Sigrfredo is a retired agronomy professor who, together with his business partners, founded the Los Naranjos group farms and the Renacer processing station in El Salvador. He manages a team of six field technicians who help small and medium-sized growers improve agricultural practices for higher yields and better soil quality. The Renacer group includes approximately 350 producers supplying coffee.
Mustefa Abakeno is a smallholder farmer who owns 18 hectares of land near the town of Agaro in the Jimma region of western Ethiopia. His farm is located at an altitude of 2,040 meters above sea level and is planted with coffee varieties from the Jimma Research Centre.
In Salvador, the coffee cherries are delivered to a station where the coffee is washed, cleaned, and stripped of unripe beans. It is then pulped and fermented until it reaches a pH of 4.5. The coffee is then washed again and transported to the African beds, where it is dried to a moisture content of 11 %.
Mustefa owns a small machine to remove the coffee husk and pulp, which he uses to process the washed coffee. Due to the scarcity of water in this area of Ethiopia, the coffee ferments for a very short period of time (8 hours). It is then dried for 13-16 days. The taste of coffee processed this way is similar to that of the honey method.
The coffee from El Salvador is a blend of several varieties, mainly South American, which are characterized by a balanced taste and fruity or spicy notes in the cup.

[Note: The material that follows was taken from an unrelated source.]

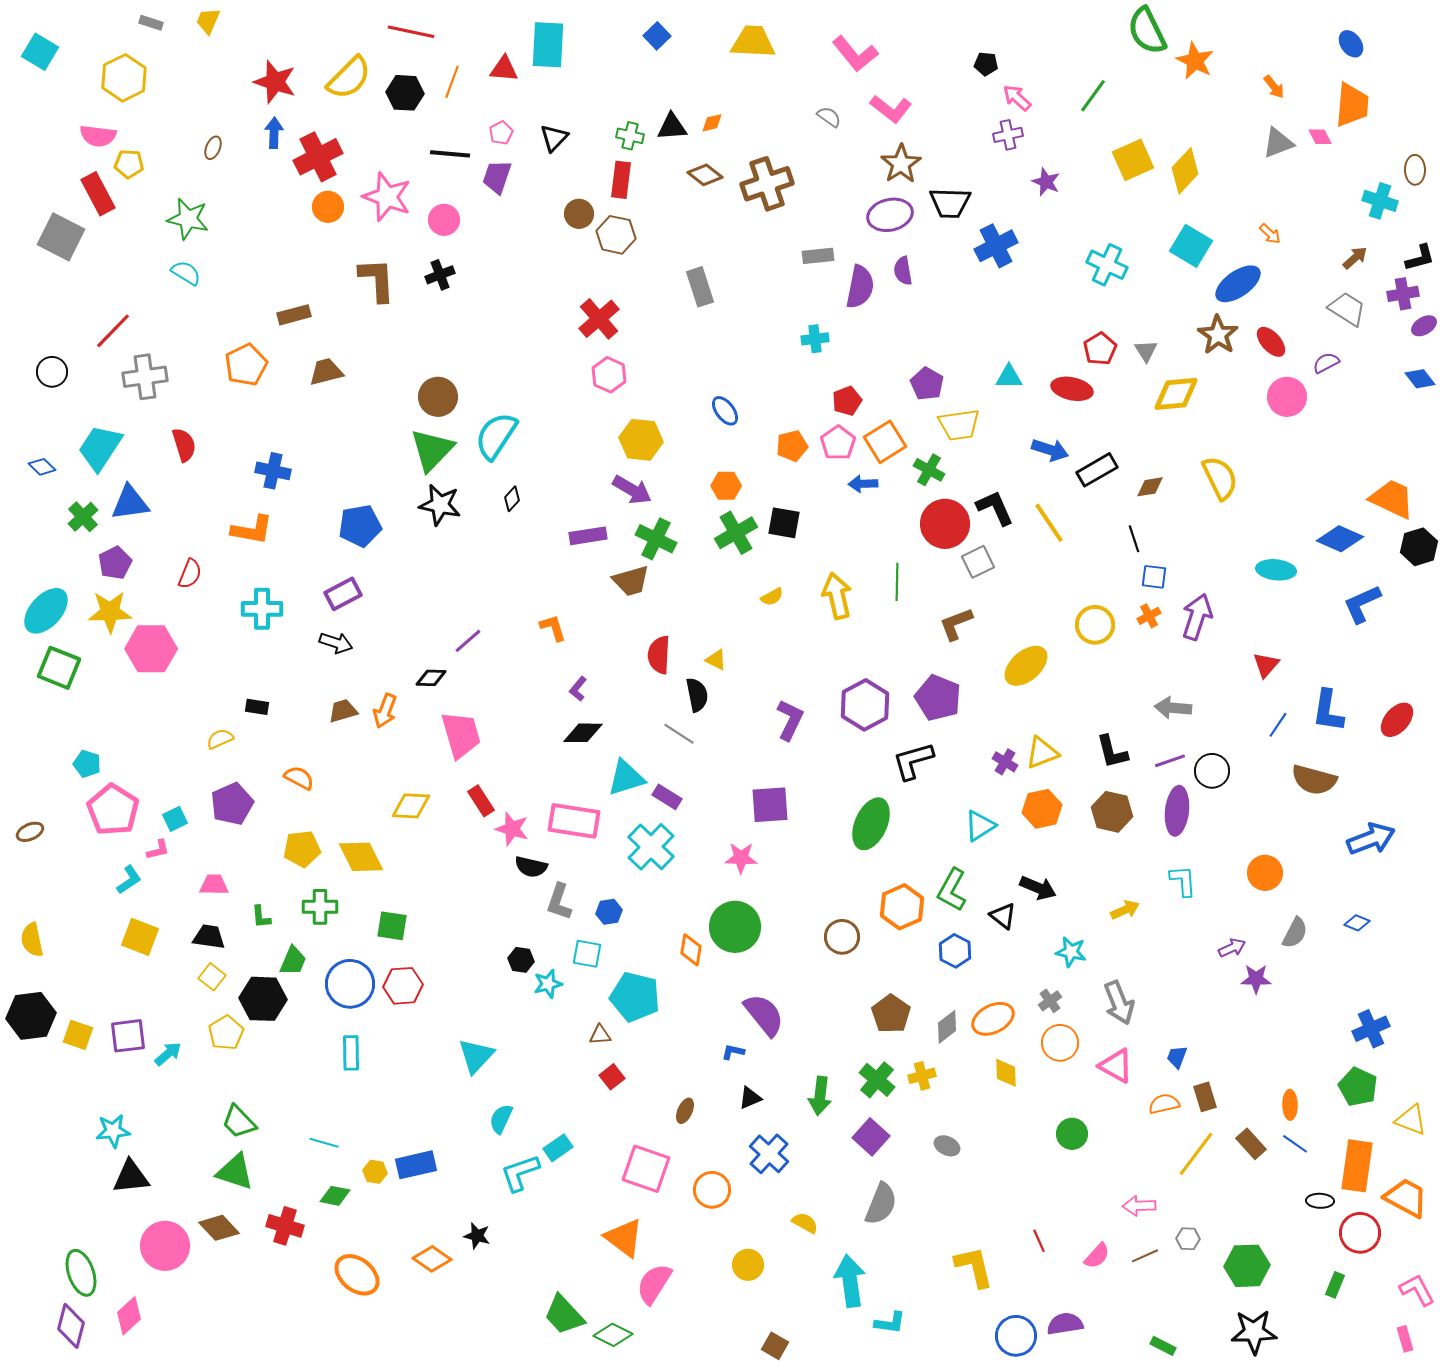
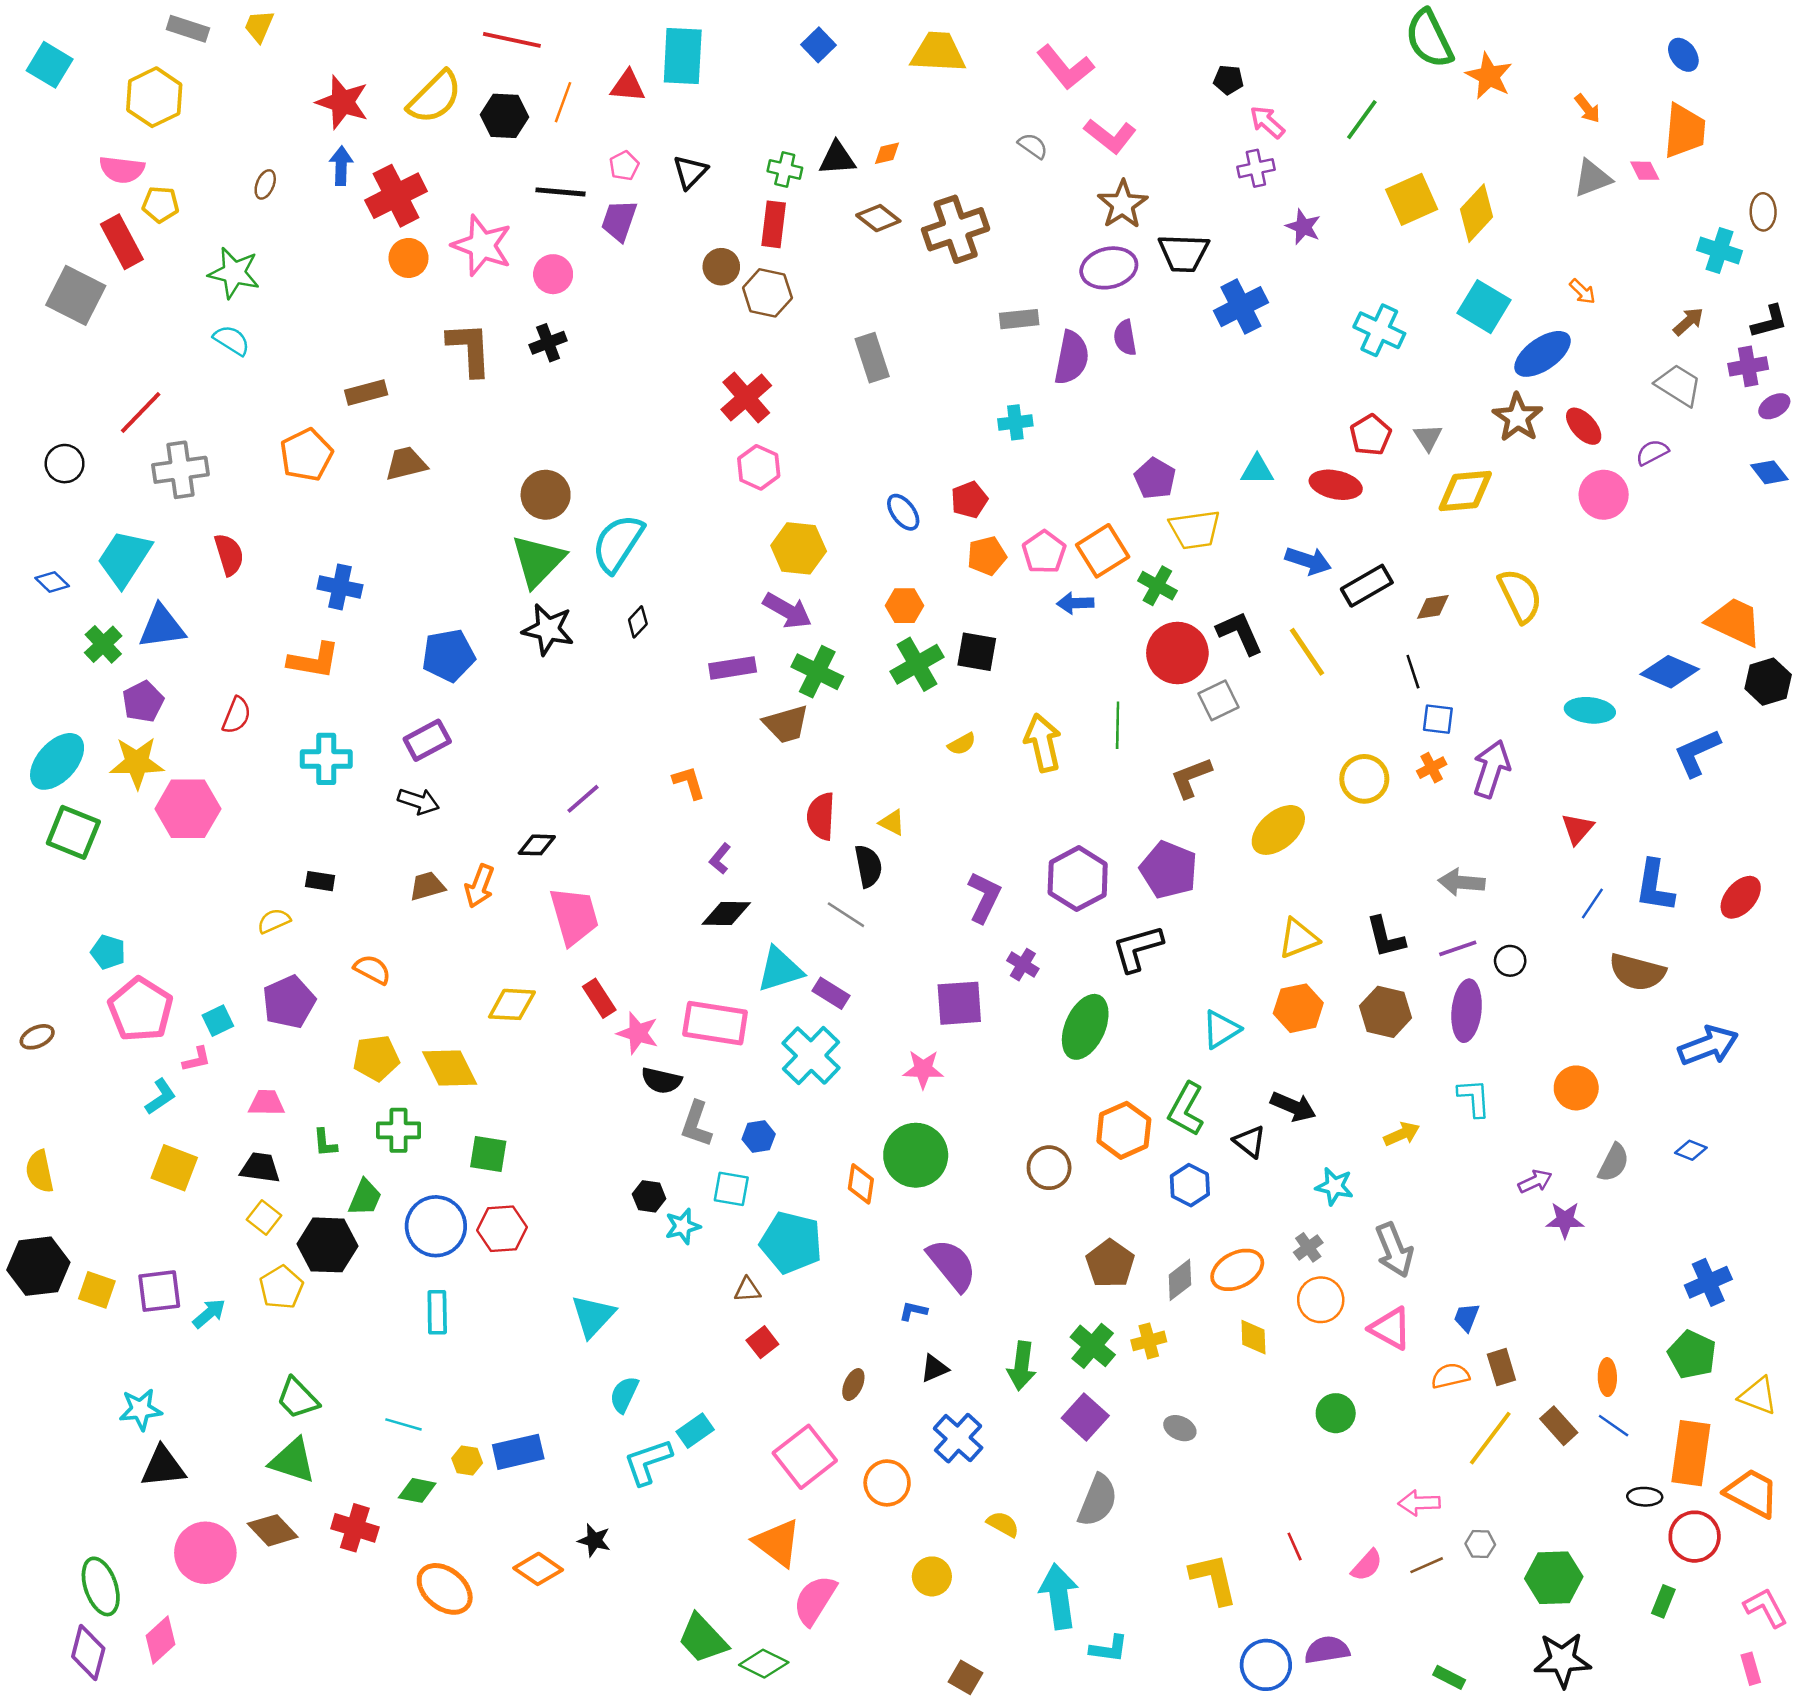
gray rectangle: (151, 23) -> (188, 29), size x1.4
red pentagon: (847, 401) -> (969, 500), moved
purple cross: (1005, 762) -> (1023, 965), moved
black circle: (1212, 771) -> (1510, 961), size x0.7
pink square: (646, 1169) -> (805, 1457), turned 33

Given the historical tradition, the way coffee is grown in Ethiopia, along with the political situation and the local system, it is almost impossible to find single variety lots (parts of the harvest). Although this has slowly begun to change in recent years, for now, the typical designation for coffee varieties from Ethiopia is still Ethiopian heirloom varieties or Ethiopian indigenous varieties.